Losing ground: Six months after Helene, local governments still haven’t been paid

Most days, Brandon Rogers has dirt under his fingernails — a badge of honest labor. Owner of a small auto repair shop on the outskirts of Canton, Rogers usually wakes up, puts on some sturdy workwear and heads to the shop to support his family, one customer at a time.

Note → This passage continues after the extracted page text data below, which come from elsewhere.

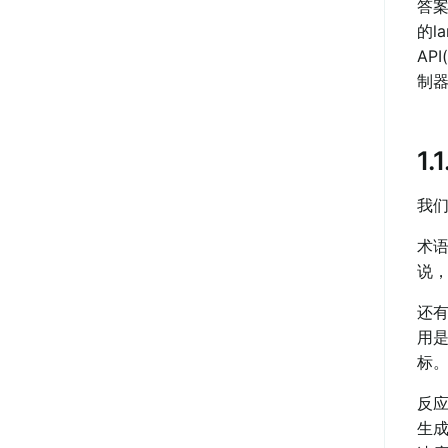
答案
的l
API
制器
1.
我们
术语
说
还有
用
标
反
生成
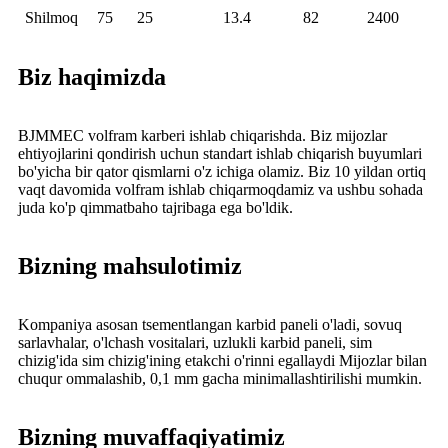
Shilmoq
75
25
13.4
82
2400
Biz haqimizda
BJMMEC volfram karberi ishlab chiqarishda. Biz mijozlar
ehtiyojlarini qondirish uchun standart ishlab chiqarish buyumlari
bo'yicha bir qator qismlarni o'z ichiga olamiz. Biz 10 yildan ortiq
vaqt davomida volfram ishlab chiqarmoqdamiz va ushbu sohada
juda ko'p qimmatbaho tajribaga ega bo'ldik.
Bizning mahsulotimiz
Kompaniya asosan tsementlangan karbid paneli o'ladi, sovuq
sarlavhalar, o'lchash vositalari, uzlukli karbid paneli, sim
chizig'ida sim chizig'ining etakchi o'rinni egallaydi Mijozlar bilan
chuqur ommalashib, 0,1 mm gacha minimallashtirilishi mumkin.
Bizning muvaffaqiyatimiz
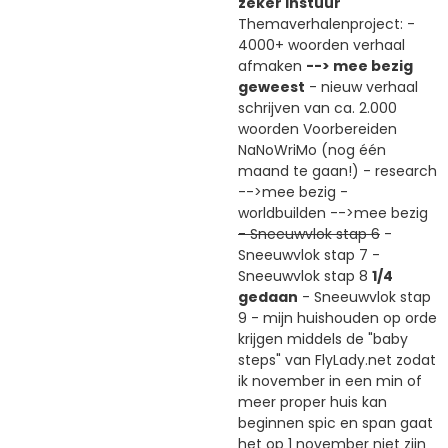
zeker instuur
Themaverhalenproject: -
4000+ woorden verhaal
afmaken
--> mee bezig
geweest
- nieuw verhaal
schrijven van ca. 2.000
woorden Voorbereiden
NaNoWriMo (nog één
maand te gaan!) - research
-->mee bezig -
worldbuilden -->mee bezig
- Sneeuwvlok stap 6
-
Sneeuwvlok stap 7 -
Sneeuwvlok stap 8
1/4
gedaan
- Sneeuwvlok stap
9 - mijn huishouden op orde
krijgen middels de "baby
steps" van FlyLady.net zodat
ik november in een min of
meer proper huis kan
beginnen spic en span gaat
het op 1 november niet zijn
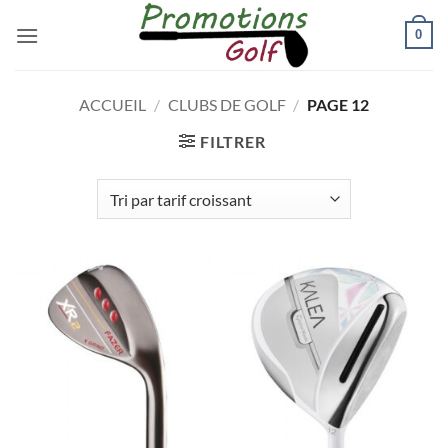
Passer
0
au
contenu
ACCUEIL
/
CLUBS DE GOLF
/
PAGE 12
FILTRER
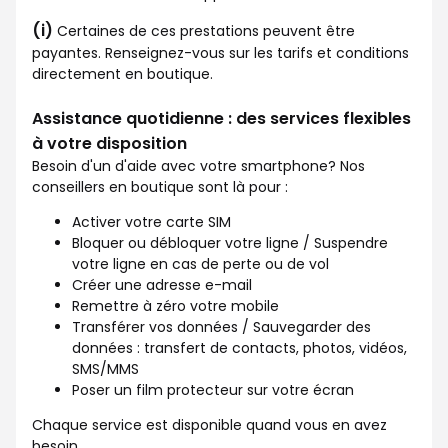
(i)
Certaines de ces prestations peuvent être
payantes. Renseignez-vous sur les tarifs et conditions
directement en boutique.
Assistance quotidienne : des services flexibles
à votre disposition
Besoin d'un d'aide avec votre smartphone? Nos
conseillers en boutique sont là pour :
Activer votre carte SIM
Bloquer ou débloquer votre ligne / Suspendre
votre ligne en cas de perte ou de vol
Créer une adresse e-mail
Remettre à zéro votre mobile
Transférer vos données / Sauvegarder des
données : transfert de contacts, photos, vidéos,
SMS/MMS
Poser un film protecteur sur votre écran
Chaque service est disponible quand vous en avez
besoin.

Last Tuesday, his day began not with the percussive whir of impact wrenches or the earthy aroma of motor oil, but instead with a crisp suit and a trip to the airport.
After meetings with senators, members of Congress and federal administrators, Rogers wound up hearing his name echo off the walls of one of America’s most hallowed residences.
“I never thought that I would ever be at the White House when I signed up to run for commissioner,” said Rogers.
For Rogers, vice chair of the Haywood County Board of Commissioners, it was his second White House visit in the past few months — a poignant return on the six-month anniversary of Hurricane Helene, which saddled his rugged Appalachian county with tens of millions of dollars in damages.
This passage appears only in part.